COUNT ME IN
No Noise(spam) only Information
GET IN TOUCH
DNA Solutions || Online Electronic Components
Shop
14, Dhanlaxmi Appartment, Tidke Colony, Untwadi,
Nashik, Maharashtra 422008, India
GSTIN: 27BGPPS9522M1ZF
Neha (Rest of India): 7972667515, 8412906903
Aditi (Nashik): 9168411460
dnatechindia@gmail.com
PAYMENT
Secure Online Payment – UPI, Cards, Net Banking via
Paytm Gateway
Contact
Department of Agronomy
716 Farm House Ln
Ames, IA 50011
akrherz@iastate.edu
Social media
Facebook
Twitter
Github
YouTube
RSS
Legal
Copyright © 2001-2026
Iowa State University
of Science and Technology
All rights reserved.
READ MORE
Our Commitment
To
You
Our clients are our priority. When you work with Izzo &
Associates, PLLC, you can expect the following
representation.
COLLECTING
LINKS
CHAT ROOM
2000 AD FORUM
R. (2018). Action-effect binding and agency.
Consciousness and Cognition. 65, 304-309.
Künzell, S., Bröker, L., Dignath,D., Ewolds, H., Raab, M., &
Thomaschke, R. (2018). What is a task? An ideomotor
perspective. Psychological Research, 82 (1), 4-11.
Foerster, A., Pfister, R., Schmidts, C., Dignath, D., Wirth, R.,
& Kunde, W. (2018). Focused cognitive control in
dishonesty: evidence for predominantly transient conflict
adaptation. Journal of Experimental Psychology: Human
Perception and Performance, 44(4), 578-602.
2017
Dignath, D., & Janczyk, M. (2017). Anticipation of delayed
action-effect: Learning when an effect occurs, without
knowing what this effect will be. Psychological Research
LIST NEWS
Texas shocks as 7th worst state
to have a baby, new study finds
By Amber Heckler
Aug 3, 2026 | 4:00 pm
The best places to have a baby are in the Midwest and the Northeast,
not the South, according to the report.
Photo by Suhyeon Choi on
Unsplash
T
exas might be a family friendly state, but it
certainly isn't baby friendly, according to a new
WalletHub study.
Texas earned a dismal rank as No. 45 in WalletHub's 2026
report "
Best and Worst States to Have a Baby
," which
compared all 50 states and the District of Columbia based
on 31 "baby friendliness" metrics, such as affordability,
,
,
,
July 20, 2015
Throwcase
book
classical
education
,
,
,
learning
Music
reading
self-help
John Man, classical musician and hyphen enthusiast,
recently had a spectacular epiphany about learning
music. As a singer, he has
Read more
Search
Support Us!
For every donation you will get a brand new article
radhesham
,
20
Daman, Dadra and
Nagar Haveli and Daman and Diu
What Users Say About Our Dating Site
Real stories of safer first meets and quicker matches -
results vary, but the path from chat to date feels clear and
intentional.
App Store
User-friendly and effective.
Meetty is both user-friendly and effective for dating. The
* * * * *
* Task prompt: Output all of the listing exactly as written.

* Response area:
COUNT ME IN
No Noise(spam) only Information
GET IN TOUCH
DNA Solutions || Online Electronic Components
Shop
14, Dhanlaxmi Appartment, Tidke Colony, Untwadi,
Nashik, Maharashtra 422008, India
GSTIN: 27BGPPS9522M1ZF
Neha (Rest of India): 7972667515, 8412906903
Aditi (Nashik): 9168411460
dnatechindia@gmail.com
PAYMENT
Secure Online Payment – UPI, Cards, Net Banking via
Paytm Gateway
Contact
Department of Agronomy
716 Farm House Ln
Ames, IA 50011
akrherz@iastate.edu
Social media
Facebook
Twitter
Github
YouTube
RSS
Legal
Copyright © 2001-2026
Iowa State University
of Science and Technology
All rights reserved.
READ MORE
Our Commitment
To
You
Our clients are our priority. When you work with Izzo &
Associates, PLLC, you can expect the following
representation.
COLLECTING
LINKS
CHAT ROOM
2000 AD FORUM
R. (2018). Action-effect binding and agency.
Consciousness and Cognition. 65, 304-309.
Künzell, S., Bröker, L., Dignath,D., Ewolds, H., Raab, M., &
Thomaschke, R. (2018). What is a task? An ideomotor
perspective. Psychological Research, 82 (1), 4-11.
Foerster, A., Pfister, R., Schmidts, C., Dignath, D., Wirth, R.,
& Kunde, W. (2018). Focused cognitive control in
dishonesty: evidence for predominantly transient conflict
adaptation. Journal of Experimental Psychology: Human
Perception and Performance, 44(4), 578-602.
2017
Dignath, D., & Janczyk, M. (2017). Anticipation of delayed
action-effect: Learning when an effect occurs, without
knowing what this effect will be. Psychological Research
LIST NEWS
Texas shocks as 7th worst state
to have a baby, new study finds
By Amber Heckler
Aug 3, 2026 | 4:00 pm
The best places to have a baby are in the Midwest and the Northeast,
not the South, according to the report.
Photo by Suhyeon Choi on
Unsplash
T
exas might be a family friendly state, but it
certainly isn't baby friendly, according to a new
WalletHub study.
Texas earned a dismal rank as No. 45 in WalletHub's 2026
report "
Best and Worst States to Have a Baby
," which
compared all 50 states and the District of Columbia based
on 31 "baby friendliness" metrics, such as affordability,
,
,
,
July 20, 2015
Throwcase
book
classical
education
,
,
,
learning
Music
reading
self-help
John Man, classical musician and hyphen enthusiast,
recently had a spectacular epiphany about learning
music. As a singer, he has
Read more
Search
Support Us!
For every donation you will get a brand new article
radhesham
,
20
Daman, Dadra and
Nagar Haveli and Daman and Diu
What Users Say About Our Dating Site
Real stories of safer first meets and quicker matches -
results vary, but the path from chat to date feels clear and
intentional.
App Store
User-friendly and effective.
Meetty is both user-friendly and effective for dating. The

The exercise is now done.